Tasks[edit | edit source]

Simple search / replace[edit | edit source]

Global search and replace:

$ sed 's/<search>/<replace>/g'

To replace only the first match:

$ sed '0,/<search>/s//<replace>/'

Modifying a file directly[edit | edit source]

The search and replace above only does things inline but doesn't modify the file.
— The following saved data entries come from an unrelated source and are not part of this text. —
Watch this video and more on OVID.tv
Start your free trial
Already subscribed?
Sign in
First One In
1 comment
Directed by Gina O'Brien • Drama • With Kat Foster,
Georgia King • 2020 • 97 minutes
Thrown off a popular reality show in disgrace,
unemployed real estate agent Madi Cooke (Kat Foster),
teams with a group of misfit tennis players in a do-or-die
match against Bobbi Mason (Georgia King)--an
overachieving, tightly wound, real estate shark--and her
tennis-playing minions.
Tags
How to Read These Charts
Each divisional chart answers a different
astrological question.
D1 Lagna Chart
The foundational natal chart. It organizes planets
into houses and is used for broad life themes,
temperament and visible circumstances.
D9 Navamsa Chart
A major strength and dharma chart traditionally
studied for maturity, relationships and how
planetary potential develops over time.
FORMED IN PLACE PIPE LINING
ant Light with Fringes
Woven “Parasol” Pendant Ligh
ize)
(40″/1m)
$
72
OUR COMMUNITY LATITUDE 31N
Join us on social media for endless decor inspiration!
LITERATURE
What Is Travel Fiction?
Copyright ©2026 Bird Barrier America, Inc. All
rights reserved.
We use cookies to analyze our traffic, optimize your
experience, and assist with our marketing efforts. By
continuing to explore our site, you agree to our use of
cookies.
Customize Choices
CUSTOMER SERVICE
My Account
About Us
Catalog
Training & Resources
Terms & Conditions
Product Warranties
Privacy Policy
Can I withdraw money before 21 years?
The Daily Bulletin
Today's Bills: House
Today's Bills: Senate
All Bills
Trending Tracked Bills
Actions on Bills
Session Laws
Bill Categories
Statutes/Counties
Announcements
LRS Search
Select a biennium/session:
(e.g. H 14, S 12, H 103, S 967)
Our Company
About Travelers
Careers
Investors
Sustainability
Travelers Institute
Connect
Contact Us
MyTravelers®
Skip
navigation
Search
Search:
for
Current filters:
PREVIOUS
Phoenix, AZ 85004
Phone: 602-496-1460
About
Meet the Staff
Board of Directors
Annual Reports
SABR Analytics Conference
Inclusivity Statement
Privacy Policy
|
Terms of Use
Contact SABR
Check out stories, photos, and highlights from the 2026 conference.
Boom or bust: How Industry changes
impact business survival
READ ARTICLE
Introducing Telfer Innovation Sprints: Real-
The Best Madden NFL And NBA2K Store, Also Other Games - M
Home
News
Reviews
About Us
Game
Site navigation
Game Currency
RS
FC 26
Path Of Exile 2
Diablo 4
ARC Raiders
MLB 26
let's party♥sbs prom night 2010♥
In order to operate on a file directly, use the -i filename option.

$ sed -i "s/search/replace/g" /path/to/file

You can also glob multiple files.

$ sed -i -e "s/search/replace/g" files*.txt

Recursively search and replace[edit | edit source]

$ grep -lRZ 'search' . | xargs -0 -l sed -i -e 's/search/replace/g'

Remove HTML tags[edit | edit source]

$ sed -e 's/<[^>]*>//g' <file>

Remove File Extensions[edit | edit source]

$ sed 's/\(.*\)\..*/\1/'

eg:

$ echo "house.txt" | sed 's/\(.*\)\..*/\1/'  # returns 'house'

Delete Matching Line[edit | edit source]

$ sed '/someline/d'

Inserting a Line Before/After a Match[edit | edit source]
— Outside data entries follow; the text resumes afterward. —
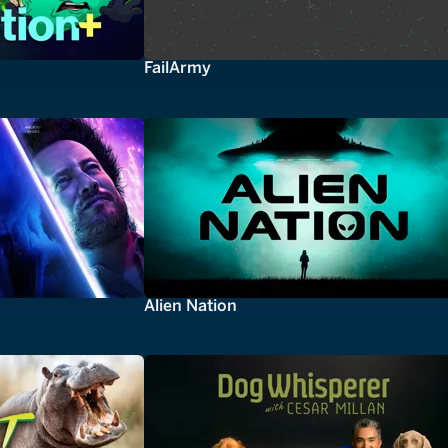
FailArmy
Alien Nation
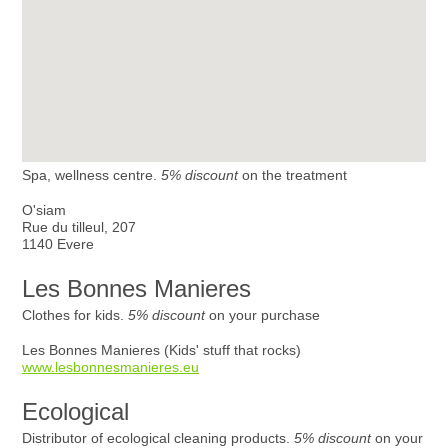
Spa, wellness centre.
5% discount
on the treatment
O'siam
Rue du tilleul, 207
1140 Evere
Les Bonnes Manieres
Clothes for kids.
5% discount
on your purchase
Les Bonnes Manieres (Kids' stuff that rocks)
www.lesbonnesmanieres.eu
Ecological
Distributor of ecological cleaning products.
5% discount
on your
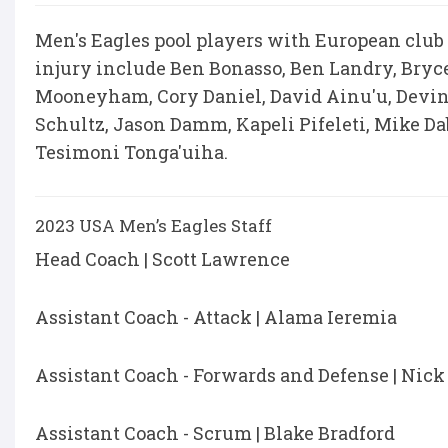
Men's Eagles pool players with European club
injury include Ben Bonasso, Ben Landry, Bry
Mooneyham, Cory Daniel, David Ainu'u, Devi
Schultz, Jason Damm, Kapeli Pifeleti, Mike Da
Tesimoni Tonga'uiha.
2023 USA Men’s Eagles Staff
Head Coach | Scott Lawrence
Assistant Coach - Attack | Alama Ieremia
Assistant Coach - Forwards and Defense | Nick
Assistant Coach - Scrum | Blake Bradford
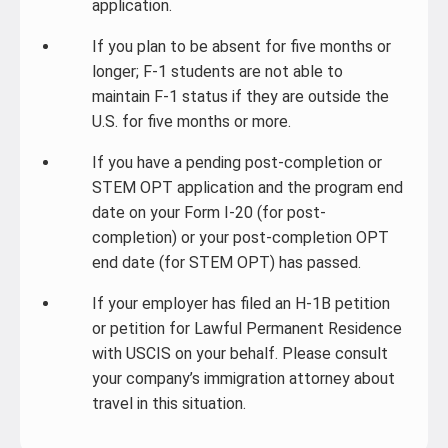
application.
If you plan to be absent for five months or
longer; F-1 students are not able to
maintain F-1 status if they are outside the
U.S. for five months or more.
If you have a pending post-completion or
STEM OPT application and the program end
date on your Form I-20 (for post-
completion) or your post-completion OPT
end date (for STEM OPT) has passed.
If your employer has filed an H-1B petition
or petition for Lawful Permanent Residence
with USCIS on your behalf. Please consult
your company’s immigration attorney about
travel in this situation.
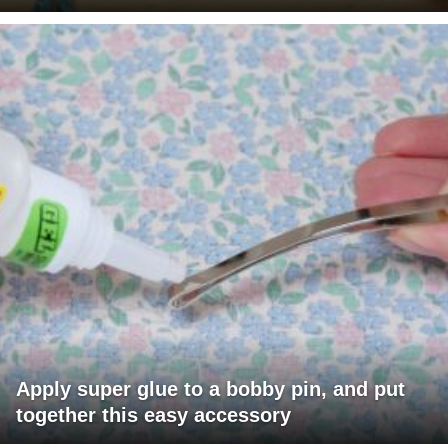
Apply super glue to a bobby pin, and put
together this easy accessory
Use: 0,/<regex>/s//<replacement text where \0 is the found line>/

## Add a password line before the first title entry in the grub.conf file.
$ sed -i "0,/^title/s//password --encrypted $Password\n\n\0/" $GrubConfig

To append after, just put \0 before your replacement text.
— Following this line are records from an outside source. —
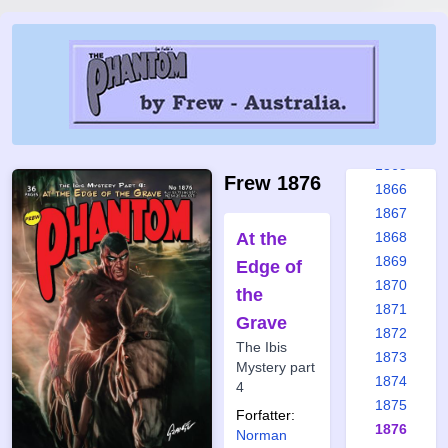
1859
1860
1861
1862
1863
1864
1865
Frew 1876
1866
1867
At the
1868
1869
Edge of
1870
the
1871
Grave
1872
The Ibis
1873
Mystery part
1874
4
1875
Forfatter:
1876
Norman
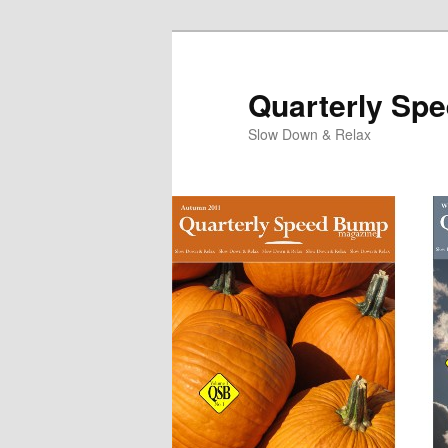
Quarterly Sp
Slow Down & Relax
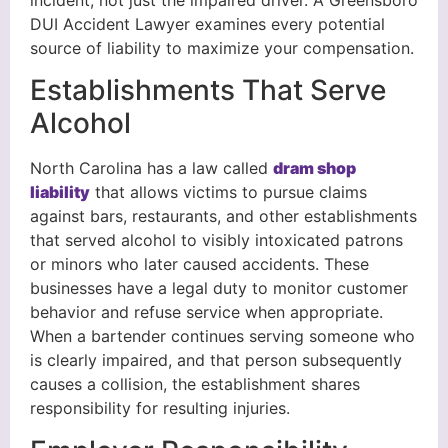
incident, not just the impaired driver. A Greensboro
DUI Accident Lawyer examines every potential
source of liability to maximize your compensation.
Establishments That Serve
Alcohol
North Carolina has a law called
dram shop
liability
that allows victims to pursue claims
against bars, restaurants, and other establishments
that served alcohol to visibly intoxicated patrons
or minors who later caused accidents. These
businesses have a legal duty to monitor customer
behavior and refuse service when appropriate.
When a bartender continues serving someone who
is clearly impaired, and that person subsequently
causes a collision, the establishment shares
responsibility for resulting injuries.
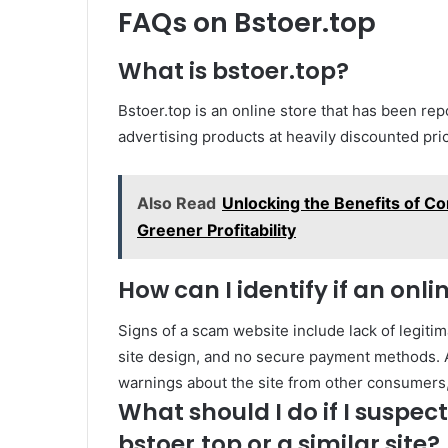
FAQs on Bstoer.top
What is bstoer.top?
Bstoer.top is an online store that has been rep
advertising products at heavily discounted pri
Also Read
Unlocking the Benefits of Co
Greener Profitability
How can I identify if an onli
Signs of a scam website include lack of legitim
site design, and no secure payment methods. A
warnings about the site from other consumers,
What should I do if I suspe
bstoer.top or a similar site?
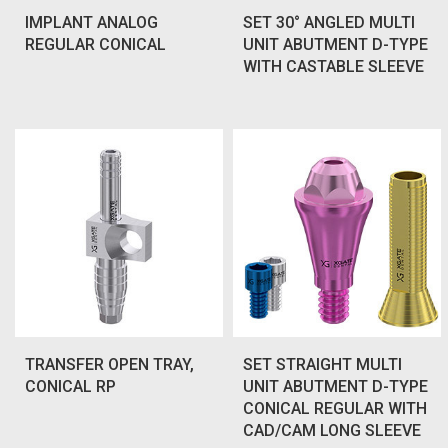
IMPLANT ANALOG
SET 30° ANGLED MULTI
REGULAR CONICAL
UNIT ABUTMENT D-TYPE
WITH CASTABLE SLEEVE
TRANSFER OPEN TRAY,
SET STRAIGHT MULTI
CONICAL RP
UNIT ABUTMENT D-TYPE
CONICAL REGULAR WITH
CAD/CAM LONG SLEEVE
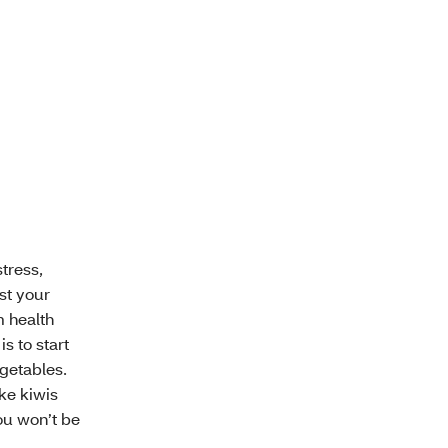
stress,
st your
m health
s to start
egetables.
ke kiwis
ou won’t be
Another example: To add After=network-online.target in a systemd service file:

...
# lightdm takes responsibility for stopping plymouth, so if it fails
# for any reason, make sure plymouth still stops
OnFailure=plymouth-quit.service

[Service]
ExecStart=/usr/sbin/lightdm
Restart=always
...

Running this will append an 'After' dependency to the service file before the service section.

terminal
# sed -i "0,/^\[Service\]/s//After=network-online.target\n\n\0/" /usr/lib/systemd/system/lightdm.service

Grab Specific Section using Regex[edit | edit source]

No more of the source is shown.